Shane Sparks is an American hip-hop choreographer, best known for his works on “So You Think You Can Dance”. Shane Sparks noticed his talent for teaching dance when he started teaching from his own back garden. Sparks said dance became a bigger part of his life after the murder of his sister’s boyfriend, as it became a way for him to escape and feel safe. Sparks began making a name for himself as a well-respected, famed choreographer after his move to Los Angeles, California. It took him a lot of hard work, but when he started working as a choreographer on the US TV talent search, “So You Think You Can Dance”, his career really took off. Earning a multitude of credits and awards, his passion for dance is clear and people of all ages and races admire his style of dance and attitude towards it.
The piece shown in this video above is one of Sparks’ works for “So You Think You Can Dance”. It is a hip-hop piece but with a slight contemporary twist. I really like the style of this piece. It is altogether very modern but there are aspects from previous practitioners in the theatricality of this piece, such as Bob Fosse and Pina Bausch.
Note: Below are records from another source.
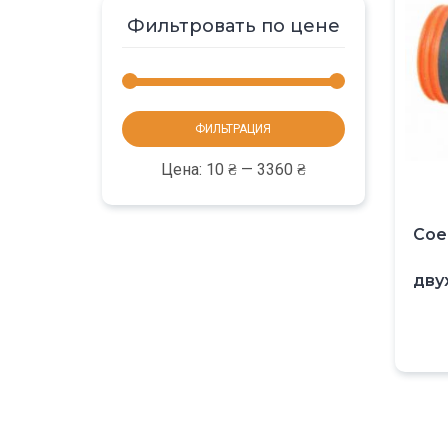
Фильтровать по цене
Минимальная
Максимальная
ФИЛЬТРАЦИЯ
цена
цена
Цена:
10 ₴
—
3360 ₴
Сое
дву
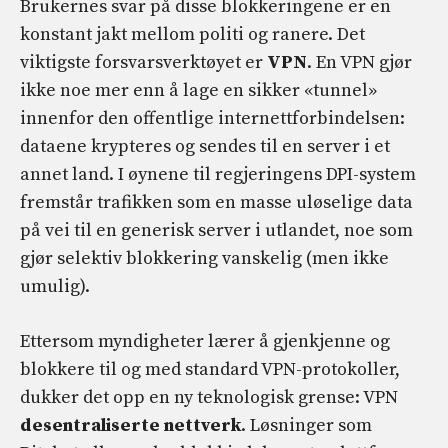
Brukernes svar på disse blokkeringene er en
konstant jakt mellom politi og ranere. Det
viktigste forsvarsverktøyet er
VPN
. En VPN gjør
ikke noe mer enn å lage en sikker «tunnel»
innenfor den offentlige internettforbindelsen:
dataene krypteres og sendes til en server i et
annet land. I øynene til regjeringens DPI-system
fremstår trafikken som en masse uløselige data
på vei til en generisk server i utlandet, noe som
gjør selektiv blokkering vanskelig (men ikke
umulig).
Ettersom myndigheter lærer å gjenkjenne og
blokkere til og med standard VPN-protokoller,
dukker det opp en ny teknologisk grense: VPN
desentraliserte nettverk
. Løsninger som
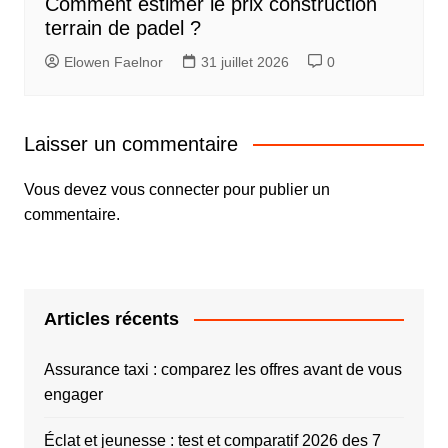
Comment estimer le prix construction
terrain de padel ?
Elowen Faelnor
31 juillet 2026
0
Laisser un commentaire
Vous devez
vous connecter
pour publier un
commentaire.
Articles récents
Assurance taxi : comparez les offres avant de vous
engager
Éclat et jeunesse : test et comparatif 2026 des 7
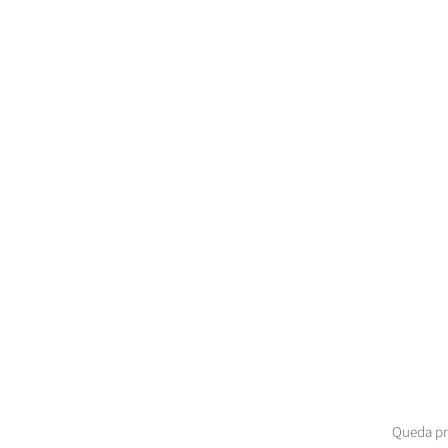
Queda pro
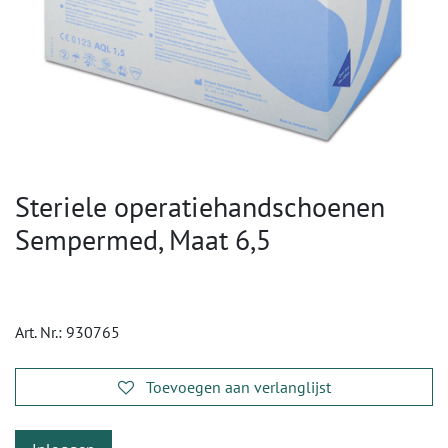
Steriele operatiehandschoenen
Sempermed, Maat 6,5
Art. Nr.:
930765
Toevoegen aan verlanglijst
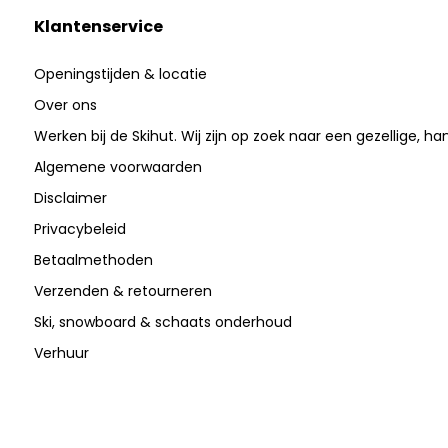
Klantenservice
Openingstijden & locatie
Over ons
Werken bij de Skihut. Wij zijn op zoek naar een gezellige, ha
Algemene voorwaarden
Disclaimer
Privacybeleid
Betaalmethoden
Verzenden & retourneren
Ski, snowboard & schaats onderhoud
Verhuur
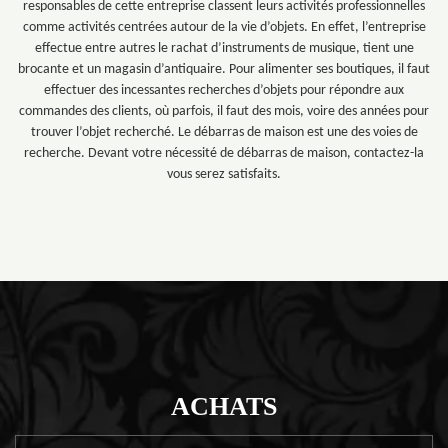
responsables de cette entreprise classent leurs activités professionnelles
comme activités centrées autour de la vie d’objets. En effet, l’entreprise
effectue entre autres le rachat d’instruments de musique, tient une
brocante et un magasin d’antiquaire. Pour alimenter ses boutiques, il faut
effectuer des incessantes recherches d’objets pour répondre aux
commandes des clients, où parfois, il faut des mois, voire des années pour
trouver l’objet recherché. Le débarras de maison est une des voies de
recherche. Devant votre nécessité de débarras de maison, contactez-la
vous serez satisfaits.
ACHATS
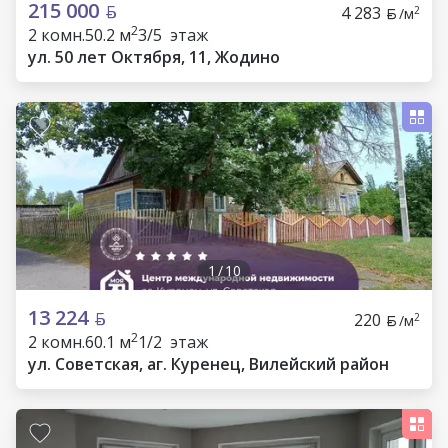
215 000
4 283
2
/м
2
2 комн.
50.2 м
3/5 этаж
ул. 50 лет Октября, 11, Жодино
1
/
10
13 224
220
2
/м
2
2 комн.
60.1 м
1/2 этаж
ул. Советская, аг. Куренец, Вилейский район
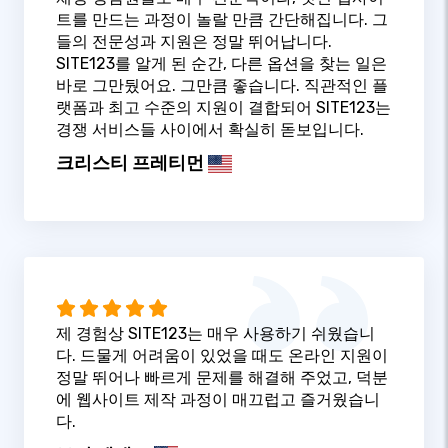
트를 만드는 과정이 놀랄 만큼 간단해집니다. 그
들의 전문성과 지원은 정말 뛰어납니다.
SITE123를 알게 된 순간, 다른 옵션을 찾는 일은
바로 그만뒀어요. 그만큼 좋습니다. 직관적인 플
랫폼과 최고 수준의 지원이 결합되어 SITE123는
경쟁 서비스들 사이에서 확실히 돋보입니다.
크리스티 프레티먼
제 경험상 SITE123는 매우 사용하기 쉬웠습니
다. 드물게 어려움이 있었을 때도 온라인 지원이
정말 뛰어나 빠르게 문제를 해결해 주었고, 덕분
에 웹사이트 제작 과정이 매끄럽고 즐거웠습니
다.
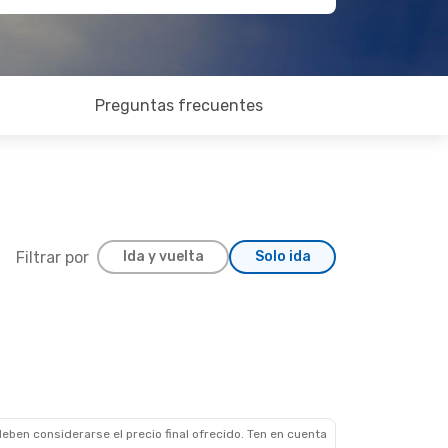
Preguntas frecuentes
Filtrar por
Ida y vuelta
Solo ida
eben considerarse el precio final ofrecido. Ten en cuenta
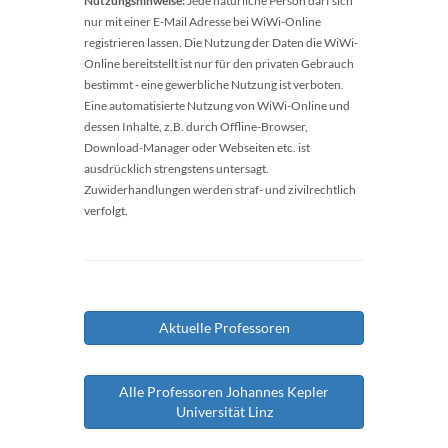
Nutzungshinweise:
Jede natürliche Person darf sich
nur mit einer E-Mail Adresse bei WiWi-Online
registrieren lassen. Die Nutzung der Daten die WiWi-
Online bereitstellt ist nur für den privaten Gebrauch
bestimmt - eine gewerbliche Nutzung ist verboten.
Eine automatisierte Nutzung von WiWi-Online und
dessen Inhalte, z.B. durch Offline-Browser,
Download-Manager oder Webseiten etc. ist
ausdrücklich strengstens untersagt.
Zuwiderhandlungen werden straf- und zivilrechtlich
verfolgt.
Aktuelle Professoren
Alle Professoren Johannes Kepler
Universität Linz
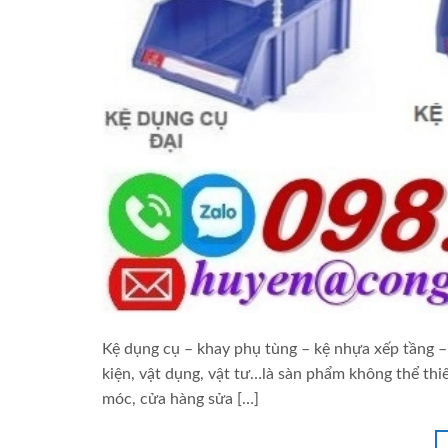
Kệ dụng cụ – khay phụ tùng – kệ nhựa xếp tầng – 
kiện, vật dụng, vật tư…là sàn phẩm không thể thi
móc, cửa hàng sửa […]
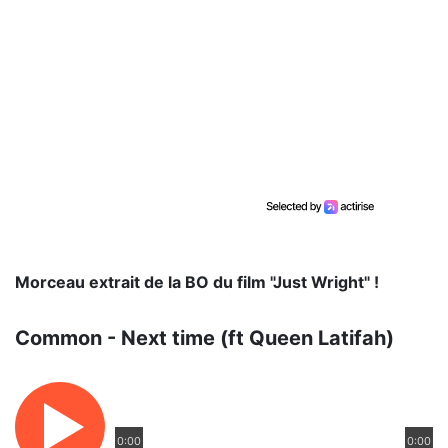
Morceau extrait de la BO du film "Just Wright" !
Common - Next time (ft Queen Latifah)
0:00
0:00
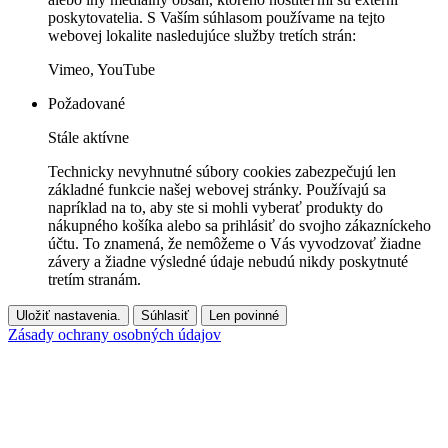
poskytovatelia. S Vaším súhlasom používame na tejto
webovej lokalite nasledujúce služby tretích strán:
Vimeo, YouTube
Požadované
Stále aktívne
Technicky nevyhnutné súbory cookies zabezpečujú len
základné funkcie našej webovej stránky. Používajú sa
napríklad na to, aby ste si mohli vyberať produkty do
nákupného košíka alebo sa prihlásiť do svojho zákazníckeho
účtu. To znamená, že nemôžeme o Vás vyvodzovať žiadne
závery a žiadne výsledné údaje nebudú nikdy poskytnuté
tretím stranám.
Uložiť nastavenia.
Súhlasiť
Len povinné
Zásady ochrany osobných údajov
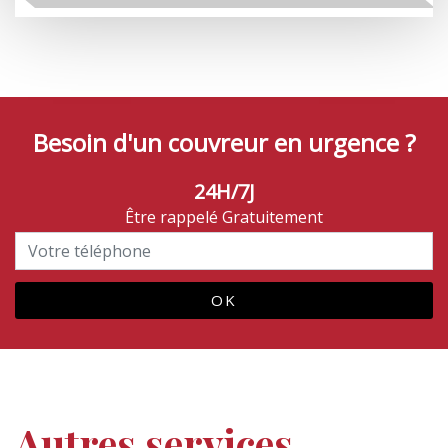
Besoin d'un couvreur en urgence ?
24H/7J
Être rappelé Gratuitement
Autres services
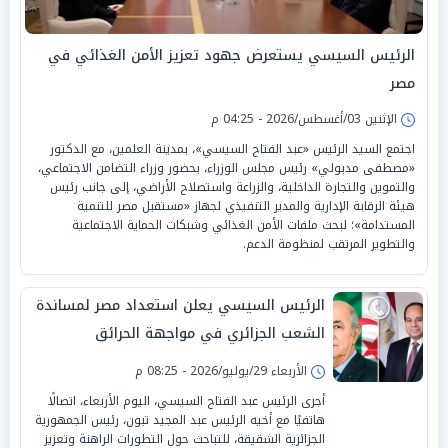
الرئيس السيسي يستعرض جهود تعزيز الأمن الغذائي في
مصر
الإثنين 03/أغسطس/2026 - 04:25 م
اجتمع السيد الرئيس «عبد الفتاح السيسي»، بمدينة العلمين، مع الدكتور
«مصطفى مدبولي» رئيس مجلس الوزراء، بحضور وزراء التضامن الاجتماعي،
والتموين والتجارة الداخلية، والزراعة واستصلاح الأراضي، إلى جانب رئيس
هيئة الرقابة الإدارية والمدير التنفيذي لجهاز «مستقبل مصر للتنمية
المستدامة»؛ لبحث ملفات الأمن الغذائي وشبكات الحماية الاجتماعية
والتطوير المرتقب لمنظومة الدعم.
الرئيس السيسي يعلن استعداد مصر لمساندة
الشعب الجزائري في مواجهة الحرائق
الأربعاء 29/يوليو/2026 - 08:25 م
أجرى الرئيس عبد الفتاح السيسي، اليوم الأربعاء، اتصالًا
هاتفيًا مع أخيه الرئيس عبد المجيد تبون، رئيس الجمهورية
الجزائرية الشقيقة، للتباحث حول التطورات الراهنة وتعزيز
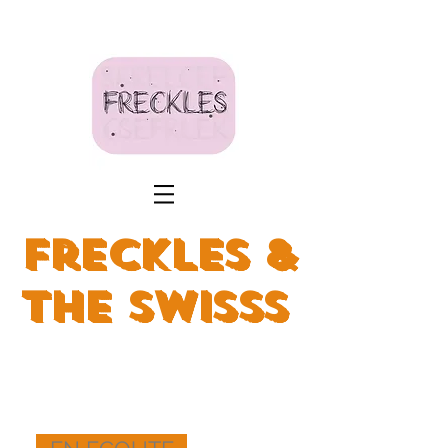
Freckles &
The Swisss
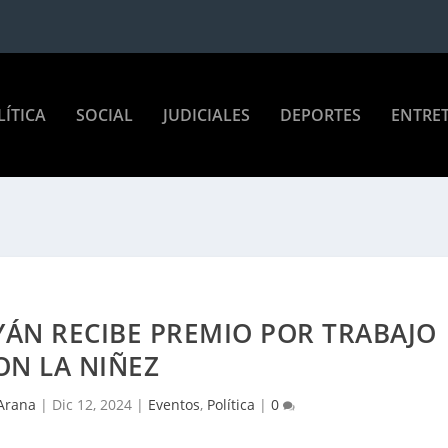
LÍTICA
SOCIAL
JUDICIALES
DEPORTES
ENTRE
YÁN RECIBE PREMIO POR TRABAJO
ON LA NIÑEZ
 Arana
|
Dic 12, 2024
|
Eventos
,
Política
|
0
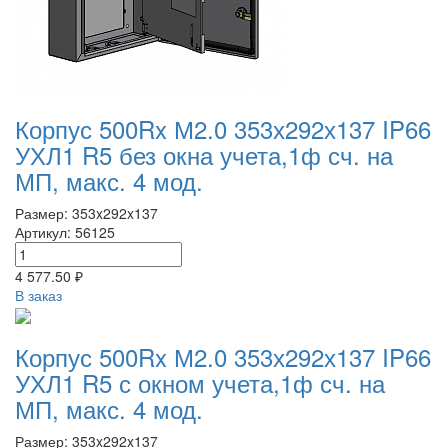
Корпус 500Rx М2.0 353х292х137 IP66
УХЛ1 R5 без окна учета,1ф сч. на
МП, макс. 4 мод.
Размер: 353x292x137
Артикул: 56125
4 577.50 ₽
В заказ
Корпус 500Rx М2.0 353х292х137 IP66
УХЛ1 R5 с окном учета,1ф сч. на
МП, макс. 4 мод.
Размер: 353x292x137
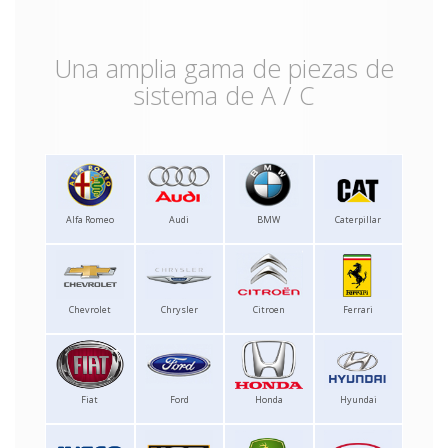
Una amplia gama de piezas de
sistema de A / C
Alfa Romeo
Audi
BMW
Caterpillar
Chevrolet
Chrysler
Citroen
Ferrari
Fiat
Ford
Honda
Hyundai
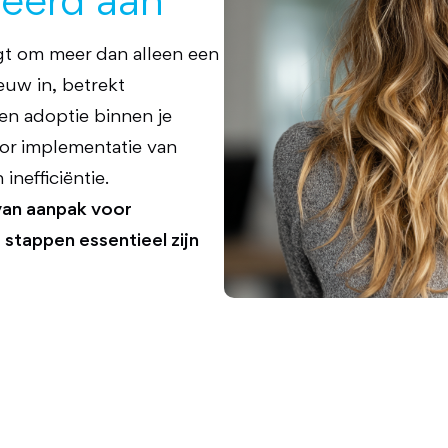
reerd aan
gt om meer dan alleen een
ieuw in, betrekt
 en adoptie binnen je
oor implementatie van
nefficiëntie.
 van aanpak voor
stappen essentieel zijn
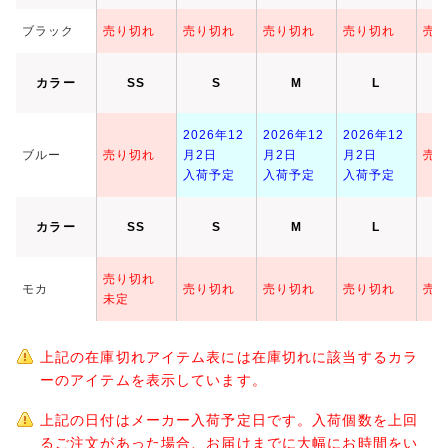
ブラック
売り切れ
売り切れ
売り切れ
売り切れ
売
カラー
SS
S
M
L
2026年12
2026年12
2026年12
ブルー
売り切れ
月2日
月2日
月2日
売
入荷予定
入荷予定
入荷予定
カラー
SS
S
M
L
売り切れ
モカ
売り切れ
売り切れ
売り切れ
売
未定
上記の在庫切れアイテム表には在庫切れに該当するカラ
ーのアイテムを表示しています。
上記の日付はメーカー入荷予定日です。入荷個数を上回
るご注文があった場合、お届けまでに大幅にお時間をい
There is a lot of unison in this piece, particularly in the separate groupings of dancers. They seem to be portraying a dance battle of sorts, each trying to out do and scare the opposition. Also there is canon used during this piece, taking certain highlights in the music where opportunities for canon is used. This is seen at 0:51 and 1:27.
For my own inspiration taken from this piece, I can take the battle aspect of it. In the script we are portraying, The Trojan Women, the Trojan’s and Greek’s have been at war. I can use the basic emotion behind this piece, the want to beat someone, and use this in my own portrayal of choreography when dancing a scene where this can be used.
I particularly like the start of this piece, where the 3 girls are dancing in a staccato style. They remind me of dolls being manoeuvred as opposed to women dancing freely. I also like the way this piece uses the highlights in the music to enhance the dance, even though the music itself is not really what you would expect a piece like this to be danced to. It is primarily violins, which isn’t a typical hip-hop instrument, but with the added drum beats among other additions, it turns the music into something you can dance hip-hop to.
I also like the way each group gets it’s highlight section of the piece. It’s not all centred around one group of dancers and gives each group a chance to show off their dance skills, which every dancer wants to do. It also adds dynamics to the piece as you get to look around the stage, there isn’t just one group of people to look at and each group has something slightly different to offer the audience, in relation to the choreography.